Tyrant. At the optometrist’s office, after we left the lake, the doctor dyed my eye yellow, and turned my eyelid inside out. I had stared, since I broke the contact, at my own eyeball for fifteen minutes at a time, trying to locate the clear scrap that was causing me so much pain. It was hidden from me, and only the doctor's methodical searching, his light, the thing that you rest your head in to immobilize it, this dye, was able to discover it. When he did, what relief I felt! But even as relief flowed through me, I had questions for the doctor.

August 11, 2009



July 31, 2009

I.

David was in Japan, so I took the boys to the Intrepid, hot and crowded on a summer weekend. I hadn’t, previously, focused on this, but one thing I enjoy is militaristic sight-seeing. I visit the places where people killed each other, and look at the instruments they used to do so. I take my children with me, so they can play with the guns that have been disarmed but left for us to handle. We imagine ourselves officers, pilots, bombers, grunts.

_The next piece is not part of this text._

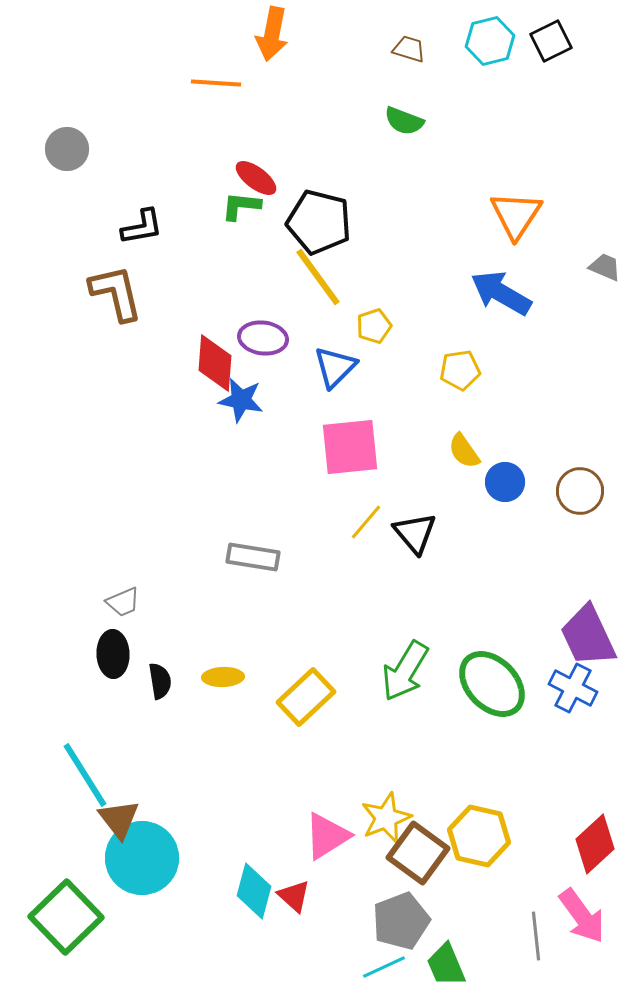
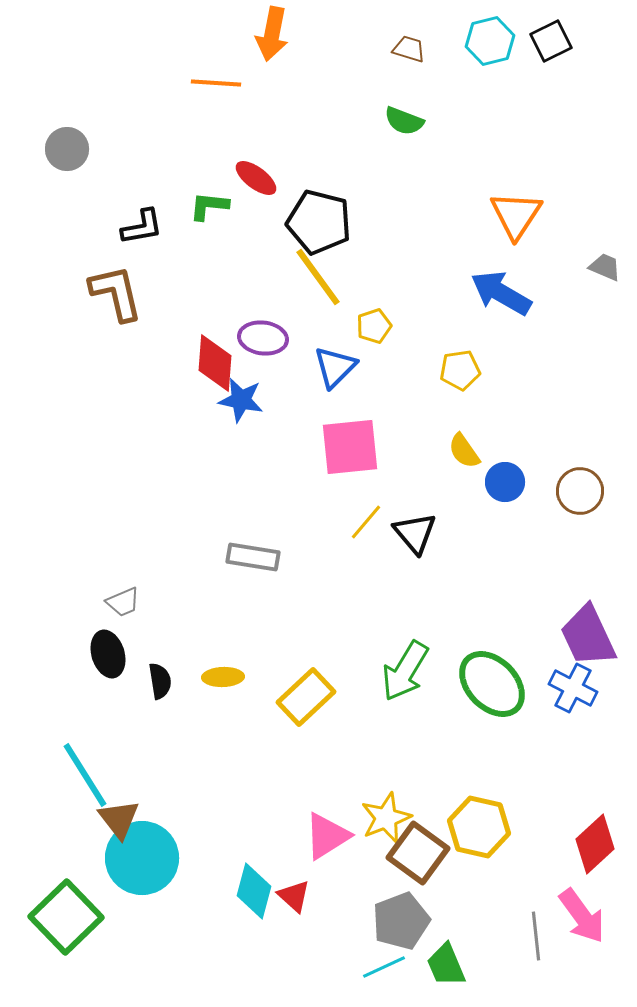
green L-shape at (241, 206): moved 32 px left
black ellipse at (113, 654): moved 5 px left; rotated 15 degrees counterclockwise
yellow hexagon at (479, 836): moved 9 px up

What should we do? Should we look away?

II.

Outside the library one afternoon this week, women sorted donated books that had been left out in the rain. They set them up along the wall, in the sun, to dry. Two older folks, a man and a woman, sat sleeping in their wheelchairs while their aides sat behind them on the bench, then walked over to look at the books. I imagined that David and I were there, asleep, in the wheelchairs. That we were out in the sun, in public, unaware of our surroundings, but watched after, cared for, together. This was almost unbearable. I went to my car and drove home. When I came back to the library, after lunch, the older couple was awake, and being helped into a car. The man waved at me, friendly and insistent, as I drove by, so I waved back.